This past May 29th — 31st, 2019, I represented Femme International (Femme), at the Open Government Partnerships (OGP) Annual Summit hosted in Ottawa, Canada. Femme is a grassroots level charity using a three-pronged approach; education, distribution, and conversation to empower women and girls in Kenya and Tanzania manage their periods in a safe and sustainable way. Our vision is to build a world where no one is limited by their body’s natural cycle.
The following are my three key takeaways from the summit.
1. Open government partnerships are essential for achieving sustainable impact.
In OGP; governments work with civil society to co-create two-year action plans, with concrete steps and commitments across a broad range of issues. This model allows civil society organizations and direct citizen engagement to play a role in shaping and overseeing governments.
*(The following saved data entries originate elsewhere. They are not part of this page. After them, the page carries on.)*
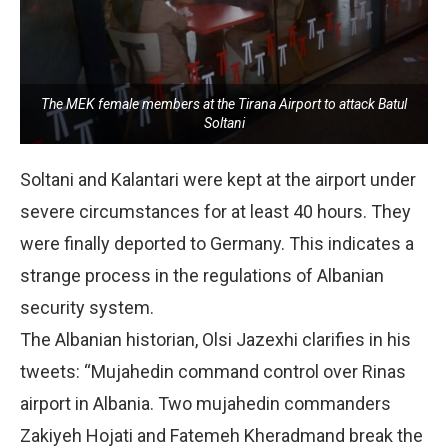
The MEK female members at the Tirana Airport to attack Batul
Soltani
Soltani and Kalantari were kept at the airport under
severe circumstances for at least 40 hours. They
were finally deported to Germany. This indicates a
strange process in the regulations of Albanian
security system.
The Albanian historian, Olsi Jazexhi clarifies in his
tweets: “Mujahedin command control over Rinas
airport in Albania. Two mujahedin commanders
Zakiyeh Hojati and Fatemeh Kheradmand break the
At Femme, we believe that access to accurate menstrual health education and high-quality products are a basic human right. Our research has identified menstruation as a root cause of the gender disparity; creating barriers for women to access opportunities to excel professionally, academically and personally. Last month, Amnesty International-Kenya published infographics depicting the menstruation vs food dilemma faced by up to 65% of women and girls in Kenya. These infographics give a good representation of our experience on the ground and a strong case for menstruation to become a government responsibility.
In spite of notable strides to provide access to menstrual health products and education by the Kenyan Government Section 39(k) of the Basic Education Act, and County First-ladies menstrual health campaign, our research and infographic statistics above, reveal that there is more that needs to be done. I believe that governments will be more effective if they actively and openly foster partnerships with civic space players such as Femme, and other grassroots organizations already tackling these issues to deliver even more powerful impact.
2. To cultivate our goals for more feminist policies, Governments should invite more women to the table!
The plenary at day 2 of the summit was Feminist Open Government (FOGO) day marking the launch of #BreaktheRoles campaign which aims to encourage at least 30% of OGP members to take meaningful action on gender and inclusion in 2019. The campaign identified the patriarchal culture in East Africa as an inhibitor to the implementation of feminist policies. To put it succinctly, they stated that Diversity is a fact; inclusion is a choice!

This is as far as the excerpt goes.